Hypergradient Optimization

A brief introduction about the Hypergradient optimization for Hyperparameter optimization. It is considered as the relation between parameters and hyperparameters of the model for the better selection of hyperparameters.

A small intro

The increasing complexity of machine learning algorithms has driven a large amount of research in the area of hyperparameter optimization(HO). The core idea is to use a validation set to construct a response of the hyperparameters and explore the hyperparameter space to seek the optimum. Early approaches based on grid search is quickly becoming impractical.It is so because the number of hyperparameter is increasing and are even outperformed by random search. Given high computation cost of evaluating the response function, Bayesian optimization approaches provide a natural framework and has been extensively studied. Here we’ll discuss an alternative approach where gradient-based algorithms are used to optimize the performance on a validation set with respect to hyperparameters. The validation error should be evaluated at a minimizer of the training objective.

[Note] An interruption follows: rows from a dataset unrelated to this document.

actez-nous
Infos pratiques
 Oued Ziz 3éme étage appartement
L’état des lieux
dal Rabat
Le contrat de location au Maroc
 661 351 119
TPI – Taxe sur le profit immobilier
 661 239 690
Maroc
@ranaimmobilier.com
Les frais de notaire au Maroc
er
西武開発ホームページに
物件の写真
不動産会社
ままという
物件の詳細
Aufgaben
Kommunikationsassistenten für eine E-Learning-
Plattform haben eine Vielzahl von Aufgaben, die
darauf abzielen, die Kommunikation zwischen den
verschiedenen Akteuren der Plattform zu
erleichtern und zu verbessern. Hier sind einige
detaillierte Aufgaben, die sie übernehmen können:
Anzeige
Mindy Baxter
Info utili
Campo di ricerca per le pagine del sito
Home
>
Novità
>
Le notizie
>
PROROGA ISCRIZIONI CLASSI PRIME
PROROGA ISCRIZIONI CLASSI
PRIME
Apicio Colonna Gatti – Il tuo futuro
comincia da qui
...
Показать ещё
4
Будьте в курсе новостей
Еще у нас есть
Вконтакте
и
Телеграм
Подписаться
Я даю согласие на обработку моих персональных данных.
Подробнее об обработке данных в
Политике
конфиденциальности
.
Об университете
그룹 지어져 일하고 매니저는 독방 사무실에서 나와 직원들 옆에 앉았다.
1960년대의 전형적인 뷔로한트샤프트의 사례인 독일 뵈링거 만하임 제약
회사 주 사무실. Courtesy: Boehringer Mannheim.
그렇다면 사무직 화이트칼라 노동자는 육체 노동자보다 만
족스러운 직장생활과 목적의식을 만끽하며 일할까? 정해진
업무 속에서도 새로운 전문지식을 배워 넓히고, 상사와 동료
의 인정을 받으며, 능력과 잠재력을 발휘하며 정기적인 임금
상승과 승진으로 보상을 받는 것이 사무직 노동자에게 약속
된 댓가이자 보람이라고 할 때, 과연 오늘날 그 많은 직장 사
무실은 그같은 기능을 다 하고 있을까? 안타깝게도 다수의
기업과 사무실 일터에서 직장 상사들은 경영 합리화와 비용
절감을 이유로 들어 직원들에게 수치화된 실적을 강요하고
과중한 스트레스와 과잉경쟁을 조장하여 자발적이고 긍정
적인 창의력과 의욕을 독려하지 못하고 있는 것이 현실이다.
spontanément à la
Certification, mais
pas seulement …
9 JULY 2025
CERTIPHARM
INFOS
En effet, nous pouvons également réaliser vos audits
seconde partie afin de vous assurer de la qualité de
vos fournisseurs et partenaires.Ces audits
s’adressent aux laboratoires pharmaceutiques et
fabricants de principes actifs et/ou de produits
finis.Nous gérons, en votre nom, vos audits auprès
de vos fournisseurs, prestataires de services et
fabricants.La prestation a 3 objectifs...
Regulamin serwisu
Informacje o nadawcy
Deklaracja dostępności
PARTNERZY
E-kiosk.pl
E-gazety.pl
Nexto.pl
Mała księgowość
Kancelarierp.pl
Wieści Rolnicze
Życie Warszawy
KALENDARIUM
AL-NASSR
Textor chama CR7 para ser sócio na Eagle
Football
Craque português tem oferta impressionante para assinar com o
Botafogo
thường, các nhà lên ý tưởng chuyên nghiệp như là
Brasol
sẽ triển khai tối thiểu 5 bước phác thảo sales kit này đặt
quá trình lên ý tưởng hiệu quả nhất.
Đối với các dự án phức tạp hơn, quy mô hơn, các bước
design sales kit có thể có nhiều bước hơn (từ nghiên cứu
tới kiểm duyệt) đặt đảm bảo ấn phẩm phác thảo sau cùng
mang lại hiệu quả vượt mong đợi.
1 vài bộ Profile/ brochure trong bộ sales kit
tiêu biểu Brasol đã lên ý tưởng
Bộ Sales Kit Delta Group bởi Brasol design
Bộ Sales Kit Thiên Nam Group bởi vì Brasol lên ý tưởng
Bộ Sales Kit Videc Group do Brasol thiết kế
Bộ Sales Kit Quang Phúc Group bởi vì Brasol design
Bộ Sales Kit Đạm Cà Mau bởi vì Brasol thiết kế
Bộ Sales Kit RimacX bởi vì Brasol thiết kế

To understand any of the approach stated above, let’s first understand what the actual problem of optimization is. Let’s try to reach at the beggining, which is mathematical expression of the problem. We focus on training procedures based on the optimization of an objective function $L$ with respect to $w$ (e.g. the regularized average training loss for the neural nets with weights $w$). We see the training procedure by stochastic gradient descent (or one of its variants like momentum, RMSProp, Adam, etc.) as a dynamical system with a state $s_t$ $\in$ $R^d$ that collects weights and possible accessory variables. The dynamics are defined by the system of equations:

$s_t = \Phi_t(s_{t-1}, \lambda), t = 1,...,T$

where $T$ is the number of itterations, $s_0$ contains initial weights and initial accessory variables and $t \in {1,…,T}$ is the $t$- step of the optimization algorithm,i.e. on mini-batch $t$. Finally, $\lambda$ $\in$ $R^m$ is the vector of hyperparameters that we wish to tune.

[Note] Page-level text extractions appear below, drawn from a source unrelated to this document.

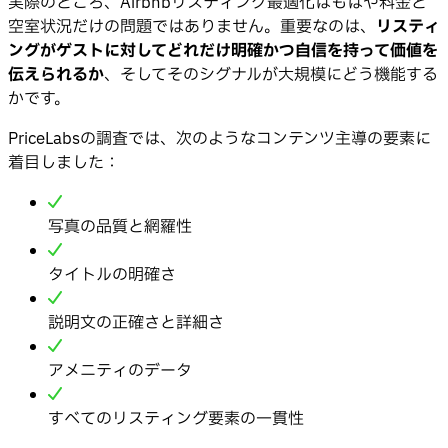
実際のところ、Airbnbリスティング最適化はもはや料金と
空室状況だけの問題ではありません。重要なのは、
リスティ
ングがゲストに対してどれだけ明確かつ自信を持って価値を
伝えられるか
、そしてそのシグナルが大規模にどう機能する
かです。
PriceLabsの調査では、次のようなコンテンツ主導の要素に
着目しました：
写真の品質と網羅性
タイトルの明確さ
説明文の正確さと詳細さ
アメニティのデータ
すべてのリスティング要素の一貫性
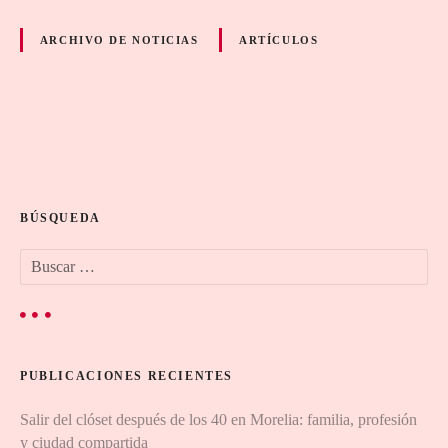
ARCHIVO DE NOTICIAS
ARTÍCULOS
N
a
BÚSQUEDA
v
B
e
u
s
g
c
a
a
r
PUBLICACIONES RECIENTES
:
c
Salir del clóset después de los 40 en Morelia: familia, profesión
i
y ciudad compartida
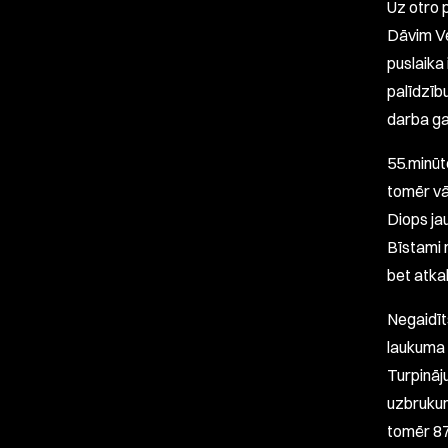
Uz otro 
Dāvim V
puslaika
palīdzīb
darba ga
55.minūtē
tomēr vā
Diops ja
Bīstami 
bet atkal
Negaidīt
laukuma 
Turpināju
uzbrukum
tomēr 87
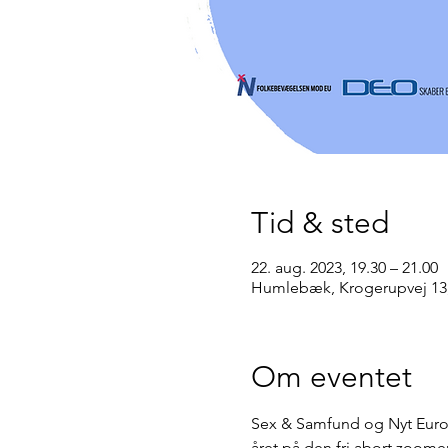
Tid & sted
22. aug. 2023, 19.30 – 21.00
Humlebæk, Krogerupvej 13
Om eventet
Sex & Samfund og Nyt Europa
året på den fri abort zoome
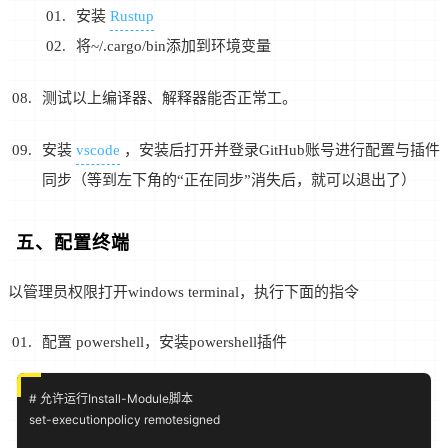
安装
Rustup
将~/.cargo/bin添加到环境变量
测试以上编译器、解释器能否正常工。
安装
vscode
，安装后打开并登录GitHub账号进行配置与插件
同步（等到左下角的“正在同步”消失后，就可以退出了）
五、配置终端
以管理员权限打开windows terminal，执行下面的指令
配置 powershell，安装powershell插件
# 允许运行Install-Module脚本

set-executionpolicy remotesigned
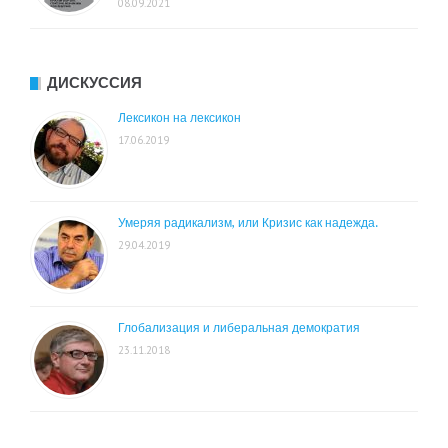
08.09.2021
ДИСКУССИЯ
Лексикон на лексикон
17.06.2019
Умеряя радикализм, или Кризис как надежда.
29.04.2019
Глобализация и либеральная демократия
23.11.2018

Let’s also take a simple example like training a neural network by gradient descent with momentum(GDM), in which case $s_t = (v_t, w_t)$ and,

$v_t = \mu v_{t-1} + \nabla J_t(w_{t-1})$ $w_t = w_{t-1} - \eta (\mu v_{t-1} - \nabla J_t(w_{t-1}))$

where $J_t$ is the objective function associated with the $t$-th mini-batch, $\mu$ is the rate and $\eta$ is the momentum. In this example, $\lambda = (\mu, \eta)$. Here $s_1,…,s_T$ implicitly depend on the vector of hyperparameter $\lambda$. Our goal is to optimize this hyperparameter according to certain error function $E$ evaluated at last iterate $s_T$. We wish to solve the problem $\min{\lambda \in \Lambda} f(\lambda)$ where the set $\Lambda$ incorporates constraints on the hyperparameters, and the response function $f$ is defined at $\lambda$ as $ f(\lambda) = \textit{E}(s_T(\lambda))$. Now, to minimize $f$($\lambda$) we first have to compute the gradient of $f(\lambda)$(or hypergradient) with respect to $\lambda$, which can be computed by chain rule,

$\nabla f(\lambda) = \nabla E(s_T) \frac{ds_T}{d\lambda}$

where $\frac{ds_T}{d \lambda}$ is formed by total derivative of the component of $s_T$ with respect to the component of $\lambda$. As $s_t = (s_{t-1}, \lambda)$, the operators $\Phi_t$ depends on the hyperparameter $\lambda$ both directly by its expression and indirectly through the state $s_{t-1}$. Using again the chain rule we have, for every $t \in {1,…,T}$,

$\frac{ds_t}{d\lambda} = \frac{\partial \Phi_t(s_{t-1})}{\partial s_{t-1}} \frac{ds_{t-1}}{d \lambda} + \frac{ds_t}{d \lambda}$

Defining,

$Z_t=\frac{ds_t}{d\lambda}, A_t = \frac{\partial\Phi_t(s_{t-1})} {\partial s_{t-1}}, \textit{B_t} = \frac{ds_t}{d \lambda}$ the equation can be written as,

$\nabla f(\lambda) = \nabla E(s_T) Z_t = \nabla E(s_T) (A_t Z_{t-1} + B_t)$

This can be calculated by recursively calculating $Z_t$, which lead to the final expression:

$\nabla f(\lambda) = \nabla\textit{E(s_T)} \sum_{t=1}^{T} (\prod_{s=t+1}^{T} A_s)B_t$

Now as we have calculated the hypergradient we can update our hyperparameter using this after every epoch of training.